## [Records to process]
----------

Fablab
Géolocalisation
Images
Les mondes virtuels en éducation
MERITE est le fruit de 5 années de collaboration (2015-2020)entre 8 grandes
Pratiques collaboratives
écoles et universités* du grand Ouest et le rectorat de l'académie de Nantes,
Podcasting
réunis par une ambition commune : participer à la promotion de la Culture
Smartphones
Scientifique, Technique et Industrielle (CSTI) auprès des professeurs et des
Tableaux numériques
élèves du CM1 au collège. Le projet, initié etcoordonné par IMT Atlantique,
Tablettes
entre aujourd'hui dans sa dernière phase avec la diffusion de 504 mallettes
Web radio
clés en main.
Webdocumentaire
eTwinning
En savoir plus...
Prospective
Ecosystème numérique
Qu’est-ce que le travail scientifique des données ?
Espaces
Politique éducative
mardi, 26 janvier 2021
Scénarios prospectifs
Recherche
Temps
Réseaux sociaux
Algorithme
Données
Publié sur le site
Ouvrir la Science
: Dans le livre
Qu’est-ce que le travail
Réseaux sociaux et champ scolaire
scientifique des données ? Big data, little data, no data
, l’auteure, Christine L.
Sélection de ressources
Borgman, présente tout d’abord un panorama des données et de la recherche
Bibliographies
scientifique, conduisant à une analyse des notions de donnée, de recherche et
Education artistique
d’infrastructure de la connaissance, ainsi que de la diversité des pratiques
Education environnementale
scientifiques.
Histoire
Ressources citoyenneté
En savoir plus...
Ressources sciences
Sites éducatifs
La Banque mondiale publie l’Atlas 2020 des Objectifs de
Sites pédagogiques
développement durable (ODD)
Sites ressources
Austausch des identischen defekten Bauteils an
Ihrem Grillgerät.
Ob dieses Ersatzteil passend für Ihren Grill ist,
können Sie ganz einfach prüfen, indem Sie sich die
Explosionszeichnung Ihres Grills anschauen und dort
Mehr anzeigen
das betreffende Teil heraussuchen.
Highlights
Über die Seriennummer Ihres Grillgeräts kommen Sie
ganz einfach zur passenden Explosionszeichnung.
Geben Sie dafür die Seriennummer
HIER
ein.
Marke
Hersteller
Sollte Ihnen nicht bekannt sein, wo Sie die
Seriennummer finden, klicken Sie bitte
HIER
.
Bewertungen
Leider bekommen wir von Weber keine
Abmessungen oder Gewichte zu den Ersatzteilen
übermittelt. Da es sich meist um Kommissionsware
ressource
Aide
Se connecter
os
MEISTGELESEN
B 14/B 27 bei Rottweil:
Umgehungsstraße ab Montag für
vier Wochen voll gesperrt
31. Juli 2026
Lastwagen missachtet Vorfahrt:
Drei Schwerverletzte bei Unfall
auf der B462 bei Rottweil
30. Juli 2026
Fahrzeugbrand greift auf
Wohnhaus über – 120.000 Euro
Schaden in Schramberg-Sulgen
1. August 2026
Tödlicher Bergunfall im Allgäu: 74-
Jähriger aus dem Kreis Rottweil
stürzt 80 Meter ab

----------

## [Task directions]
Write out word for word every line from the one containing "ganz einfach zur" through the last line of the data, and no other line.

## [Answer section]
ganz einfach zur passenden Explosionszeichnung.
Geben Sie dafür die Seriennummer
HIER
ein.
Marke
Hersteller
Sollte Ihnen nicht bekannt sein, wo Sie die
Seriennummer finden, klicken Sie bitte
HIER
.
Bewertungen
Leider bekommen wir von Weber keine
Abmessungen oder Gewichte zu den Ersatzteilen
übermittelt. Da es sich meist um Kommissionsware
ressource
Aide
Se connecter
os
MEISTGELESEN
B 14/B 27 bei Rottweil:
Umgehungsstraße ab Montag für
vier Wochen voll gesperrt
31. Juli 2026
Lastwagen missachtet Vorfahrt:
Drei Schwerverletzte bei Unfall
auf der B462 bei Rottweil
30. Juli 2026
Fahrzeugbrand greift auf
Wohnhaus über – 120.000 Euro
Schaden in Schramberg-Sulgen
1. August 2026
Tödlicher Bergunfall im Allgäu: 74-
Jähriger aus dem Kreis Rottweil
stürzt 80 Meter ab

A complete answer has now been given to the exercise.